Flabbergasted. I’m surprised to hear that word coming out from his mouth, although my surprise may say more about me than about him.

“Are they going to send someone from Catalina, then? That’s the only thing I told you to ask.”

“No,” he snaps, and I can tell he is fishing for a stupid remark, but he settles with a shrug. “They said it’s up to us. I don’t think they want to deal with monsters. Not their thing.”

“I guess you didn’t mention that we have never dealt with a murder here, and that they have much more experience than us, and that some supervision might be appropriate?”

“Nah, but you know what they are going to say if you put it like that. I mean, it’s quite a clear-cut case, ain’t it?” Seb nods in the direction of the monster. “It’s not like we are going to mess it up and charge the wrong guy.”

Instead of expressing my annoyance out loud, I turn around and recite his rights to Gary. “Gary, I am going to charge you with murder.” I try to discern if he is listening. I try to be ready for any bad reaction. For a while there’s no movement and I think he may be sleeping, but then he nods. His hair, like a bundle of weathered ropes, swings forward and then smacks his face. “You have the right to remain silent. Anything you say can and will be used against you in a court of law. You have the right to an attorney. If you cannot afford an attorney, one will be provided for you.” Of course he will have an attorney, I feel silly mentioning that. Among many other things his father has an army of attorneys. “Do you understand what I said, Gary?” 

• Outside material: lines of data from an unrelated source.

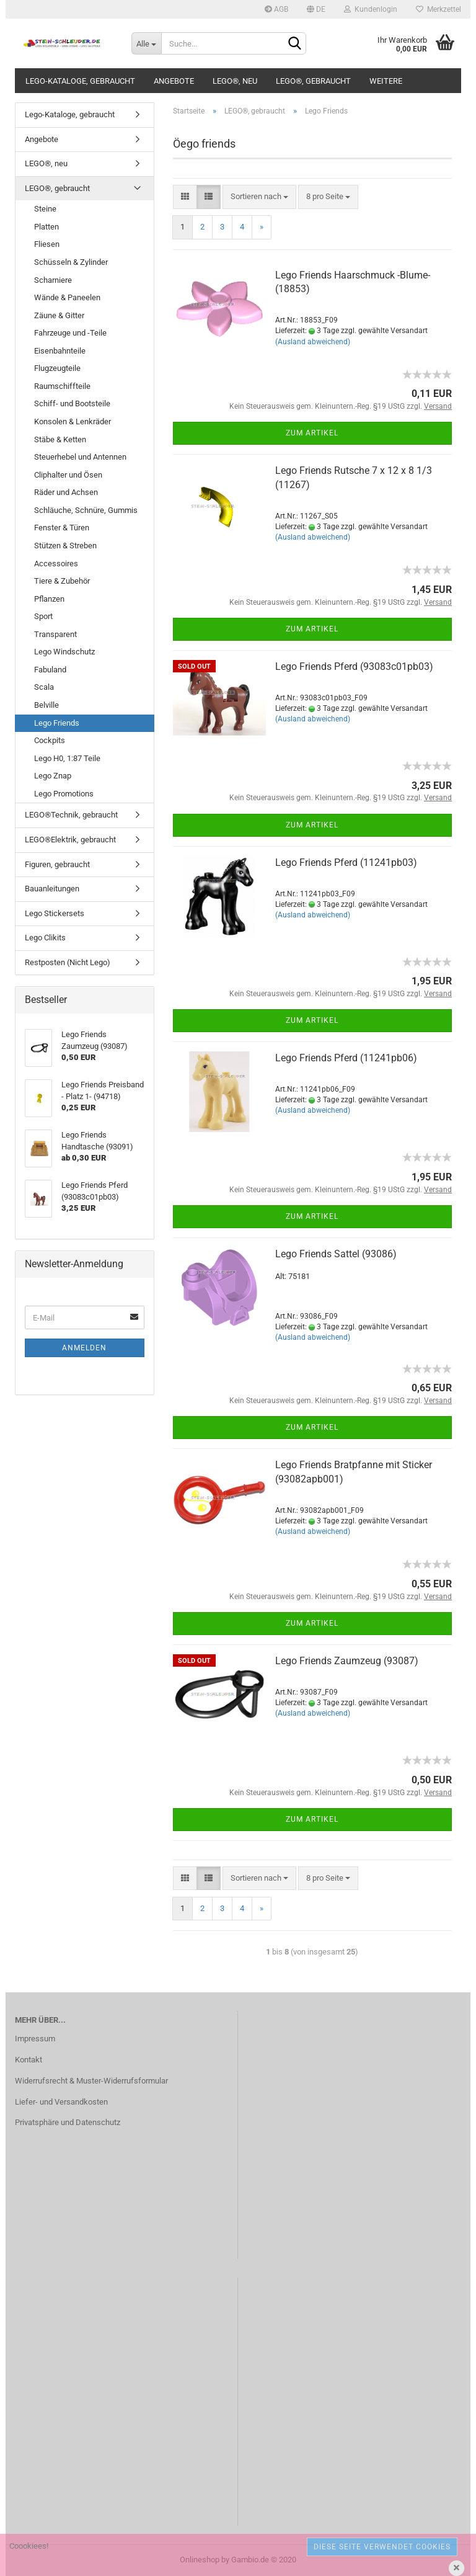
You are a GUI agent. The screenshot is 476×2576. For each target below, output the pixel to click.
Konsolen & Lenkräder (72, 421)
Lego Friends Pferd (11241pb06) (346, 1058)
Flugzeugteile (57, 368)
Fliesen (47, 244)
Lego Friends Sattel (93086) (336, 1254)
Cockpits (49, 740)
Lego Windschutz (64, 651)
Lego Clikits (45, 937)
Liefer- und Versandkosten (61, 2101)
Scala (44, 687)
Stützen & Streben (65, 545)
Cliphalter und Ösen (68, 474)
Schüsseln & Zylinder (71, 262)
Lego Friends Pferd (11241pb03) (346, 862)
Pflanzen (49, 599)
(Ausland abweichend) (312, 341)
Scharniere (53, 280)
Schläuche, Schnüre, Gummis (86, 510)
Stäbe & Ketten (60, 439)
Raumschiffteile (62, 386)
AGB (276, 9)
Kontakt (28, 2059)
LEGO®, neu (235, 81)
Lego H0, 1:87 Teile (67, 758)
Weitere (385, 81)
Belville (46, 705)
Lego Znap (52, 775)
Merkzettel (438, 9)
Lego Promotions (64, 793)
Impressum (35, 2038)
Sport (43, 616)
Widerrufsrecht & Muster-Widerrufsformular (91, 2080)
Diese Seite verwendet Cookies (382, 2547)
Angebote (174, 81)
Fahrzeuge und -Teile (70, 332)
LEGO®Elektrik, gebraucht (70, 839)
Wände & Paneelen (67, 297)
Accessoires (56, 563)
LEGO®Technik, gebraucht (71, 814)
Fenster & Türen (61, 527)
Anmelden (84, 1348)
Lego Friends (56, 723)
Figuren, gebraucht (57, 864)
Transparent (55, 634)
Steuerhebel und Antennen (80, 456)
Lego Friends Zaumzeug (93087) (346, 1661)
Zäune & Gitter (59, 315)
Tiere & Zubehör (62, 581)
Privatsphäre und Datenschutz (67, 2122)
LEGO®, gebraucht (313, 81)
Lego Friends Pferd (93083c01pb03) (354, 666)
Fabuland (50, 669)
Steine (45, 208)
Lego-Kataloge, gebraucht (80, 81)
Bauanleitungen (52, 888)
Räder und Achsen (66, 492)
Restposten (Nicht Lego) (67, 962)
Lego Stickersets (54, 913)
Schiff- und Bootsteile (72, 403)
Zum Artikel (312, 433)
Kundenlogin (370, 9)
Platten (46, 226)
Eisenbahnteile (60, 350)
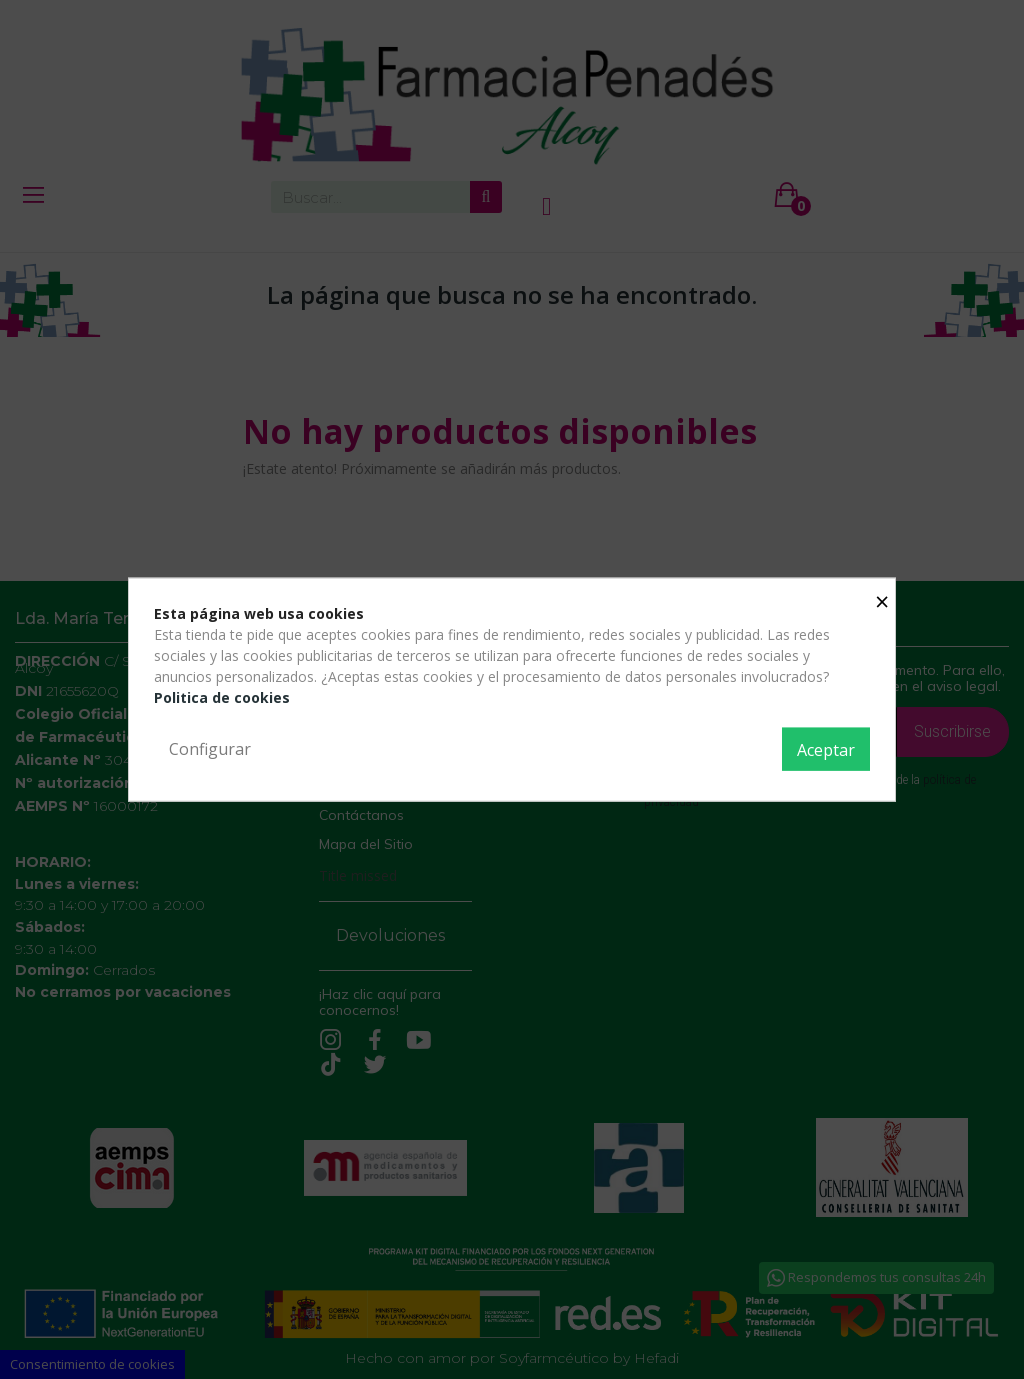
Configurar (210, 748)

Gary nods again. “Sorry,” he says. You can tell he has tried to lower his voice, but it still comes out loud and deep, like the sound of a tuba.

“You don’t need to say anything, Gary,” I tell him. “Seb, why don’t you go ahead and make yourself useful, take some pictures and then search for fingerprints. And you called the doctor, right?”

“Yeah, he’s on his way. But why exactly do you want me to look for fingerprints? What do you expect me to find?”

“Just do it. Let’s go by the book on this one, if you don’t mind.”

“Whatever you say, boss. Good thing it’s a clear-cut case, at least. Like I said, no real investigation. No mystery to solve.”

“I guess so, Seb, I guess so.”

“What a mess you have created, Gary,” Seb says while taking pictures of the cadaver. “Too much sun on that head of yours? Going a little crazy in there?”

“Leave him alone, Seb.”

“I just… felt hungry, I think,” the monster roars. “It just made sense. I’m so sorry. I don’t know how it happened. But I didn’t think about it. It was quick.”

I like the idea of it having been quick.

“If you were so hungry why didn’t you eat it all up?”

“For the last time, Seb, stop harassing the suspect.”

“Well, your father is going to be very pleased with you, eh?” Seb laughs at his own remark. 

I tell Seb to shut up again, this time I yell. But he’s right. I am not looking forward to discussing the case with Jeremiah, the Governor of Rosalinda and Gary’s father.